Highlights & Insights¶
- Incorporating the distinction between mandatory and optional tools into distillation detection is a sophisticated design; excluding mandatory tools reduces \(S_{\text{node}}\) by 12.2pp on average, demonstrating that failing to do so severely overestimates cross-model similarity. This approach is generalizable to other agent behavior analyses.
- The directional validation of the controlled distillation experiment is well-designed: AGS increased toward the teacher (+0.13) while decreasing toward the control (-0.05). In contrast, GED increased toward both directions (+0.23/+0.20), clearly proving that AGS distinguishes "specific teacher-oriented convergence" from "general capability improvement."

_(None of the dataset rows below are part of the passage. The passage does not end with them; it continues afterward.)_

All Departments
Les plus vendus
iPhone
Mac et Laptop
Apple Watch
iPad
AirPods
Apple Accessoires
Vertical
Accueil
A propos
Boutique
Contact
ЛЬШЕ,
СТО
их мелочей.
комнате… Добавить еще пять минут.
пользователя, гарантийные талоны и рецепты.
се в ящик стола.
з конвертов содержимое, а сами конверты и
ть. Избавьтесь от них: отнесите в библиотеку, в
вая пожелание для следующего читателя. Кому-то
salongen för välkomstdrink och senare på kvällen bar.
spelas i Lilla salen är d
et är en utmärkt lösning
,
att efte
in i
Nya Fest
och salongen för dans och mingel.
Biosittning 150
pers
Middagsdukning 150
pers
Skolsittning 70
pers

- Case analysis reveals that Kimi-K2 and Claude share specific "enthusiastic affirmative tones" (e.g., "Excellent!", "Perfect!") and redundant verification preferences (e.g., calling find_user_id_by_email before proceeding), whereas GPT-5's style differs completely. These fine-grained behavioral fingerprints are highly persuasive.
Limitations & Future Work¶
- Results are reported relative to Claude Sonnet 4.5 (thinking) as the reference; a full pairwise comparison of 18 models requires 153 comparisons, which is computationally expensive.

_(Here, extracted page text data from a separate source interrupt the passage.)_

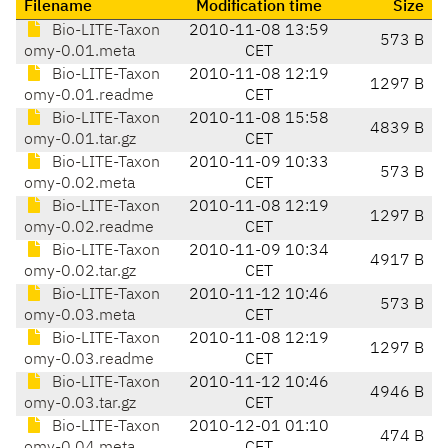
Filename
Modification time
Size
Bio-LITE-Taxon
2010-11-08 13:59
573 B
omy-0.01.meta
CET
Bio-LITE-Taxon
2010-11-08 12:19
1297 B
omy-0.01.readme
CET
Bio-LITE-Taxon
2010-11-08 15:58
4839 B
omy-0.01.tar.gz
CET
Bio-LITE-Taxon
2010-11-09 10:33
573 B
omy-0.02.meta
CET
Bio-LITE-Taxon
2010-11-08 12:19
1297 B
omy-0.02.readme
CET
Bio-LITE-Taxon
2010-11-09 10:34
4917 B
omy-0.02.tar.gz
CET
Bio-LITE-Taxon
2010-11-12 10:46
573 B
omy-0.03.meta
CET
Bio-LITE-Taxon
2010-11-08 12:19
1297 B
omy-0.03.readme
CET
Bio-LITE-Taxon
2010-11-12 10:46
4946 B
omy-0.03.tar.gz
CET
Bio-LITE-Taxon
2010-12-01 01:10
474 B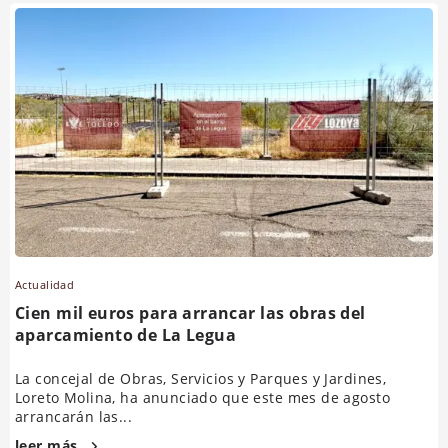
Actualidad
Cien mil euros para arrancar las obras del
aparcamiento de La Legua
La concejal de Obras, Servicios y Parques y Jardines,
Loreto Molina, ha anunciado que este mes de agosto
arrancarán las...
leer más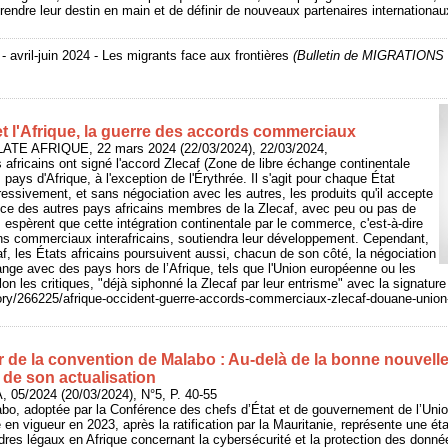
rendre leur destin en main et de définir de nouveaux partenaires internationau
 avril-juin 2024 - Les migrants face aux frontières
(Bulletin de MIGRATIONS
et l'Afrique, la guerre des accords commerciaux
SLATE AFRIQUE, 22 mars 2024 (22/03/2024), 22/03/2024,
 africains ont signé l'accord Zlecaf (Zone de libre échange continentale
s pays d'Afrique, à l'exception de l'Érythrée. Il s'agit pour chaque État
gressivement, et sans négociation avec les autres, les produits qu'il accepte
nce des autres pays africains membres de la Zlecaf, avec peu ou pas de
 espèrent que cette intégration continentale par le commerce, c'est-à-dire
liens commerciaux interafricains, soutiendra leur développement. Cependant,
af, les États africains poursuivent aussi, chacun de son côté, la négociation
ange avec des pays hors de l’Afrique, tels que l'Union européenne ou les
lon les critiques, "déjà siphonné la Zlecaf par leur entrisme" avec la signature
story/266225/afrique-occident-guerre-accords-commerciaux-zlecaf-douane-union
 de la convention de Malabo : Au-delà de la bonne nouvelle,
 de son actualisation
 05/2024 (20/03/2024), N°5, P. 40-55
bo, adoptée par la Conférence des chefs d’État et de gouvernement de l’Unio
e en vigueur en 2023, après la ratification par la Mauritanie, représente une ét
dres légaux en Afrique concernant la cybersécurité et la protection des donné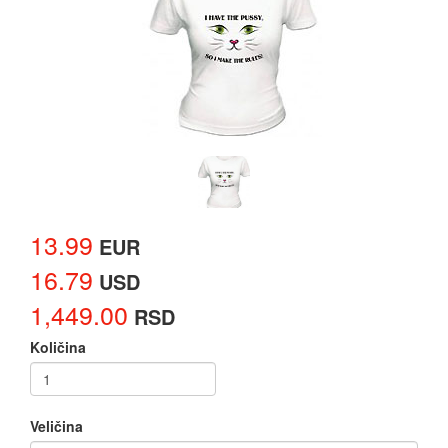
13.99
EUR
16.79
USD
1,449.00
RSD
Količina
Veličina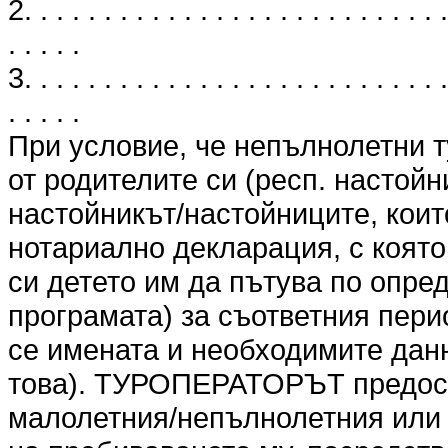
2. . . . . . . . . . . . . . . . . . . . . . . . . . .
. . . . .
3. . . . . . . . . . . . . . . . . . . . . . . . . . .
. . . . .
При условие, че непълнолетни т
от родителите си (респ. настойн
настойникът/настойниците, коит
нотариално декларация, с която
си детето им да пътува по опре
програмата) за съответния перио
се имената и необходимите данн
това). ТУРОПЕРАТОРЪТ предоста
малолетния/непълнолетния или 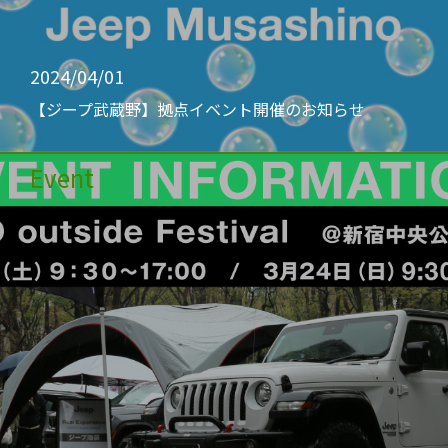
2024/04/01
【ジープ武蔵野】拠点イベント開催のお知らせ
Event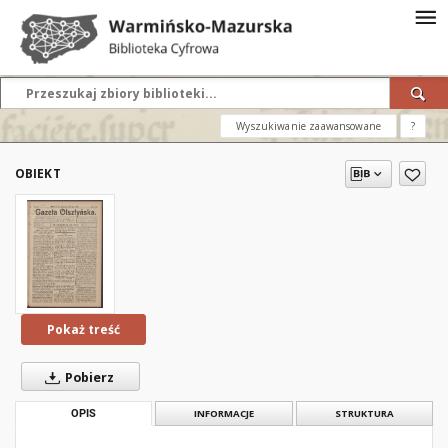
Wyszukiwanie zaawansowane
?
OBIEKT
Pokaż treść
Pobierz
OPIS
INFORMACJE
STRUKTURA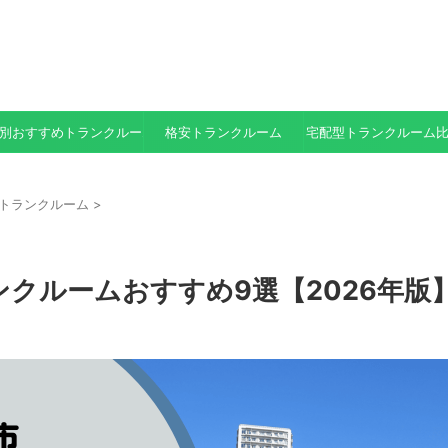
別おすすめトランクルーム
格安トランクルーム
宅配型トランクルーム
トランクルーム
>
クルームおすすめ9選【2026年版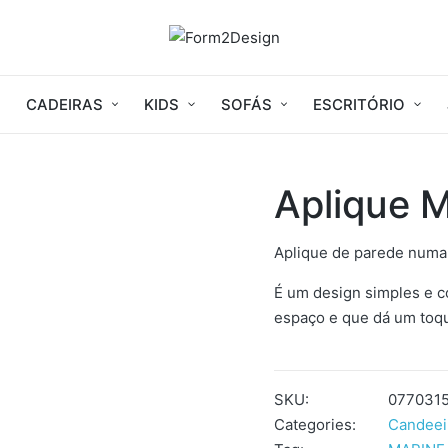
CADEIRAS
KIDS
SOFÁS
ESCRITÓRIO
Aplique 
Aplique de parede numa 
É um design simples e c
espaço e que dá um toque
SKU:
077031
Categories:
Candeei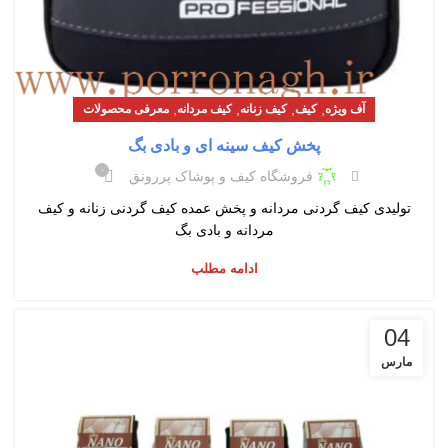
,
,
,
,
آف ویژه
کیف
کیف زنانه
کیف مردانه
معرفی محصولات
پخش کیف سینه ای و بادی بگ
۰
فروشگاه کیف و پوشاک پررونق
تولیدی کیف گردنی مردانه و پخش عمده کیف گردنی زنانه و کیف
مردانه و بادی بگ
ادامه مطلب
04
مارس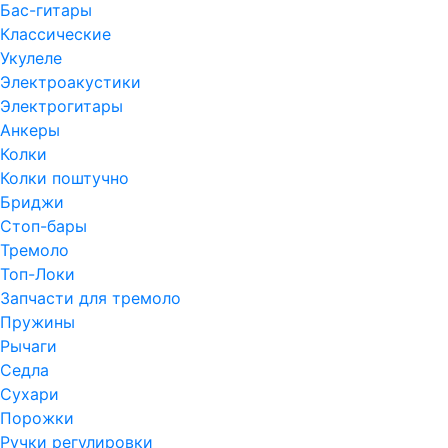
Бас-гитары
Классические
Укулеле
Электроакустики
Электрогитары
Анкеры
Колки
Колки поштучно
Бриджи
Стоп-бары
Тремоло
Топ-Локи
Запчасти для тремоло
Пружины
Рычаги
Седла
Сухари
Порожки
Ручки регулировки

- Evaluation only covers three English customer service domains in τ-Bench and τ²-Bench; generalization to other domains, task types, and languages remains to be verified.
- RPS relies on a domain-specific stage taxonomy; extending this to non-tool-use paradigms like code generation or multi-agent collaboration requires further methodological development.
Related Work & Insights¶
- vs RSE (Lee et al., 2025): RSE computes semantic similarity on model responses but fails to distinguish mandatory/optional behaviors, making it unable to detect distillation directionality (it increases toward both teacher and control).
- vs GED (Graph Edit Distance): GED measures graph structure differences but similarly fails to account for action necessity. After distillation, GED increases significantly toward both teachers and non-teachers, losing directional discriminative power.
Rating¶
- Novelty: ⭐⭐⭐⭐⭐ Highly unique approach by being the first to distinguish mandatory/optional behaviors for agent distillation detection.
- Experimental Thoroughness: ⭐⭐⭐⭐ Covers 18 models across 8 providers with rigorous controlled experiments, though limited to English customer service.
- Writing Quality: ⭐⭐⭐⭐⭐ Clear structure and vivid case studies; the logical chain from intuition to quantification is solid.
- Value: ⭐⭐⭐⭐⭐ Essential for understanding behavioral homogenization in the current LLM ecosystem.